Efficient Fe/CuFeO2/rGO nanocomposite catalyst for electro-Fenton degradation of organic pollutant: Preparation, characterization and optimization

The nanocomposite of zero-valent iron and delafossite CuFeO2 supported on reduced graphene oxide was synthesized for the first time to evaluate its performance as the heterogeneous catalyst toward electro-Fenton (EF) removal of catechol. X-ray diffraction, Fourier transform-infrared, scanning electron microscopy and Brunauer-Emmett-Teller (BET) were used to characterize the nanocomposite. It was found that the rhombohedral structure of CuFeO2 remained stable during the nanocomposite preparation.

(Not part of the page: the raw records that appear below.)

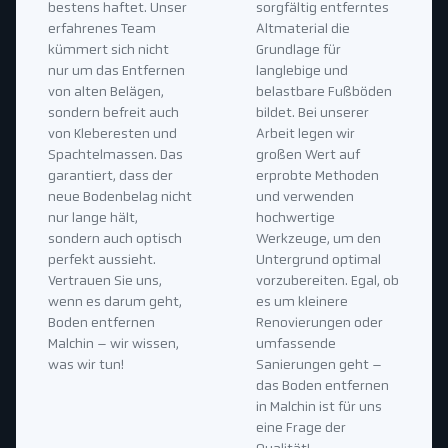
bestens haftet. Unser
sorgfältig entferntes
erfahrenes Team
Altmaterial die
kümmert sich nicht
Grundlage für
nur um das Entfernen
langlebige und
von alten Belägen,
belastbare Fußböden
sondern befreit auch
bildet. Bei unserer
von Kleberesten und
Arbeit legen wir
Spachtelmassen. Das
großen Wert auf
garantiert, dass der
erprobte Methoden
neue Bodenbelag nicht
und verwenden
nur lange hält,
hochwertige
sondern auch optisch
Werkzeuge, um den
perfekt aussieht.
Untergrund optimal
Vertrauen Sie uns,
vorzubereiten. Egal, ob
wenn es darum geht,
es um kleinere
Boden entfernen
Renovierungen oder
Malchin – wir wissen,
umfassende
was wir tun!
Sanierungen geht –
das Boden entfernen
in Malchin ist für uns
eine Frage der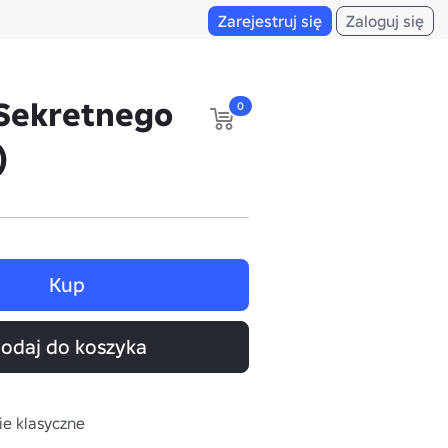
Zarejestruj się
Zaloguj się
Sekretnego
0
)
Kup
odaj do koszyka
ie klasyczne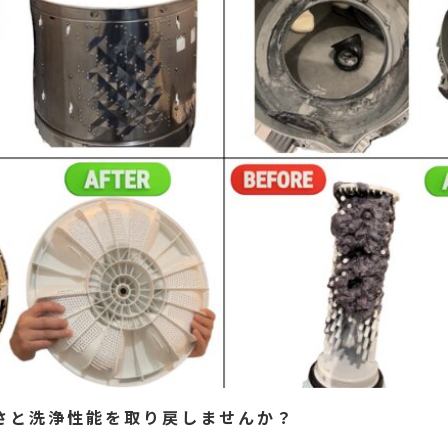
さと洗浄性能を取り戻しませんか？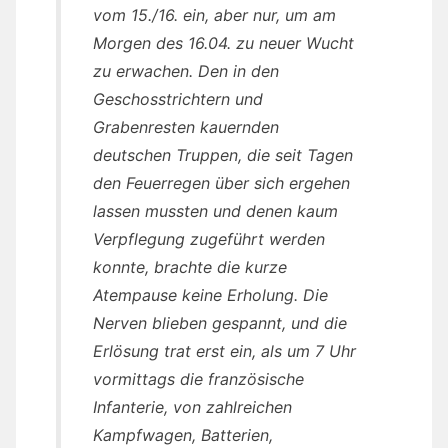
vom 15./16. ein, aber nur, um am
Morgen des 16.04. zu neuer Wucht
zu erwachen. Den in den
Geschosstrichtern und
Grabenresten kauernden
deutschen Truppen, die seit Tagen
den Feuerregen über sich ergehen
lassen mussten und denen kaum
Verpflegung zugeführt werden
konnte, brachte die kurze
Atempause keine Erholung. Die
Nerven blieben gespannt, und die
Erlösung trat erst ein, als um 7 Uhr
vormittags die französische
Infanterie, von zahlreichen
Kampfwagen, Batterien,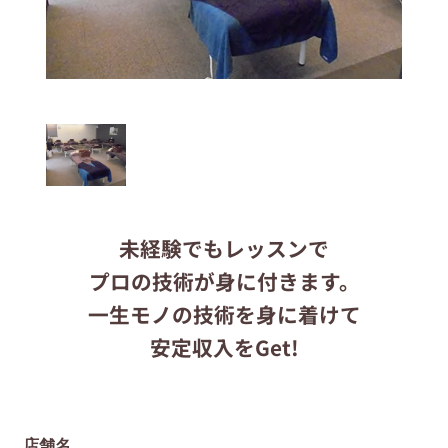
応募する
りらくるサイト
未経験でもレッスンで
プロの技術が身に付きます。
一生モノの技術を身に着けて
安定収入をGet!
店舗名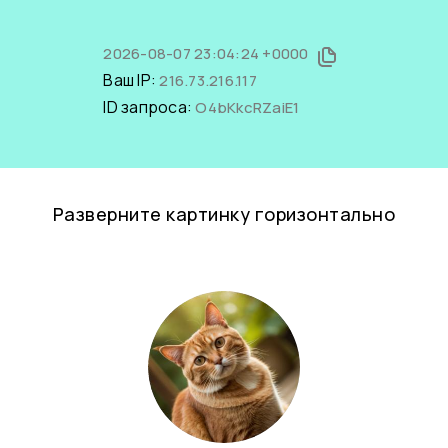
2026-08-07 23:04:24 +0000
Ваш IP:
216.73.216.117
ID запроса:
O4bKkcRZaiE1
Разверните картинку горизонтально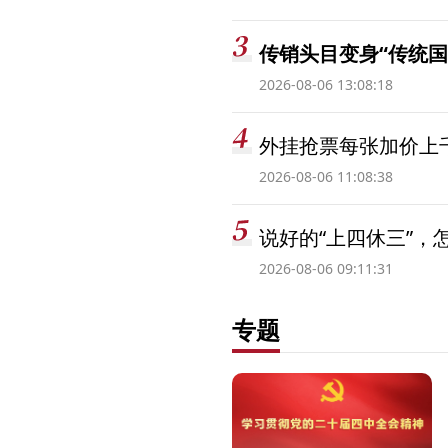
传销头目变身“传统国
2026-08-06 13:08:18
外挂抢票每张加价上千
2026-08-06 11:08:38
说好的“上四休三”，
2026-08-06 09:11:31
专题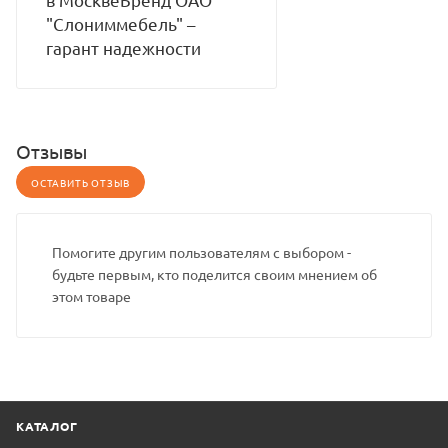
"Слониммебель" –
гарант надежности
Отзывы
ОСТАВИТЬ ОТЗЫВ
Помогите другим пользователям с выбором -
будьте первым, кто поделится своим мнением об
этом товаре
КАТАЛОГ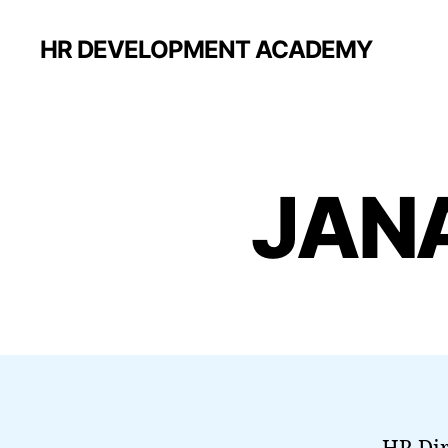
HR DEVELOPMENT ACADEMY
JAN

The BET surface area of the nanocomposite increased about 102 times in comparison with bare CuFeO2. The influence of the operating parameters was investigated. The optimum operating conditions were pH 3, Fe/CuFeO2/rGO: 1 g/l; catechol: 7.5 x 10(-4) mol/l; and I: 150 mA, which led to 99% and 78.4% catechol and chemical oxygen demand removal in 120 min, respectively. The stability of the catalyst by leaching measurements was studied. Only 2% and 3.1% of iron and copper, respectively, was leached in the solution. The obtained results introduced Fe/CuFeO2/rGO as a stable and appropriate catalyst for removal of organic compounds by the EF process. It was inferred from the scavenger utilization that hydroxyl radical plays a major role in catechol elimination and EF reaction followed by the Haber-Weiss mechanism at optimum conditions. The gas chromatography-mass spectrometry analysis was performed to detect the intermediate products, and an acceptable degradation pathway was proposed. The EF degradation of catechol follows a pseudo-first-order kinetics model with a rate constant of 3.69 x 10(-2) min(-1) for the optimum operating conditions. The reusability of Fe/CuFeO2/rGO was investigated for six cycles, and the catalytic efficiency almost remained.